The sample we studied has been richly characterized in other ways (Mayo, Brouillette,
& Fellows, 2016). We focused on CVD comorbidity here, because of its emerging importance
in the field of neuro-HIV and because it may be treated with medication or lifestyle changes.
However, other common additional comorbidities, such as depression, illicit drug use or
66
alcohol use may also explain some of the variance in cognitive performance and EEG
measures. In principle, the impact of these additional comorbidities could also be examined,
although in practice power limitations make this a challenge in the current sample. Studying a
healthy control group with similar demographic characteristics could also provide further
insights, particularly with respect to the contributions of age.
Although this is amongst the largest studies using ERP in people with HIV, statistical
power was limited. Post hoc power calculations show that we could have detected moderate-
to-large effects. This can help in planning future studies. In addition to statistical power
considerations, specific participant characteristics are important to consider. Only people who
were able and willing to participate in the training intervention sub-studies were tested. These
patients might not be representative of the entire older HIV+ population, particularly with
respect to motivation. Some patients were also excluded because they did not have time or
could not access the Internet to complete 8 weeks of computer based cognitive training. This
should be kept in mind in considering generalizability of the findings. Importantly, we
identified an effect of gender on cognitive performance, but we had too few women in the
sample to study this properly.
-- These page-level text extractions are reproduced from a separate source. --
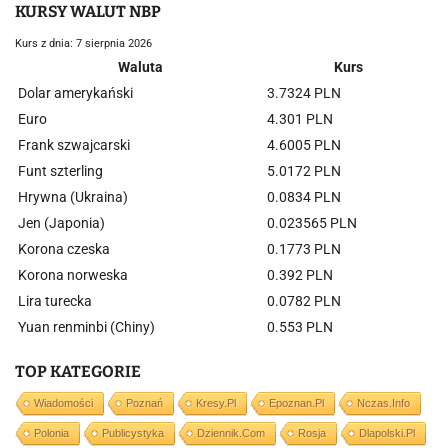
KURSY WALUT NBP
Kurs z dnia: 7 sierpnia 2026
Waluta
Kurs
Dolar amerykański
3.7324 PLN
Euro
4.301 PLN
Frank szwajcarski
4.6005 PLN
Funt szterling
5.0172 PLN
Hrywna (Ukraina)
0.0834 PLN
Jen (Japonia)
0.023565 PLN
Korona czeska
0.1773 PLN
Korona norweska
0.392 PLN
Lira turecka
0.0782 PLN
Yuan renminbi (Chiny)
0.553 PLN
TOP KATEGORIE
Wiadomości
Poznań
Kresy.pl
Epoznan.pl
Nczas.info
Polonia
Publicystyka
Dziennik.com
Rosja
Dlapolski.pl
Future work should recruit more women, to better understand
the basis of this apparent difference due to gender. The results presented here may not
generalize to women living with HIV, although many of the patterns seemed similar or even
stronger in inspecting the data from the women who did participate.
67
4.4 Conclusion
The present work studied the relationship between overall cognitive function and
Simon task performance and ERP within an older, virally-suppressed HIV+ group, and
explored the potential mechanisms underlying cognitive and brain dysfunction. Our findings
argue for a processing slowing account of cognitive variation in older men with HIV, likely
related to diffuse brain changes. The Simon task is relevant as a probe of overall cognitive
performance in this sample, and the related P3 ERP could be studied further as a biomarker
for cognitive decline. We add to emerging evidence that the severity of HIV infection indexed
by nadir CD4 is less relevant to cognitive difficulties in these older people with multiple
comorbidities than in the phase of acute infection in younger people. CVD risk, on the other
hand, may be important. This finding should be pursued, as CVD risk can be modified, and
people with HIV tend to have higher baseline CVD risk for a variety of reasons.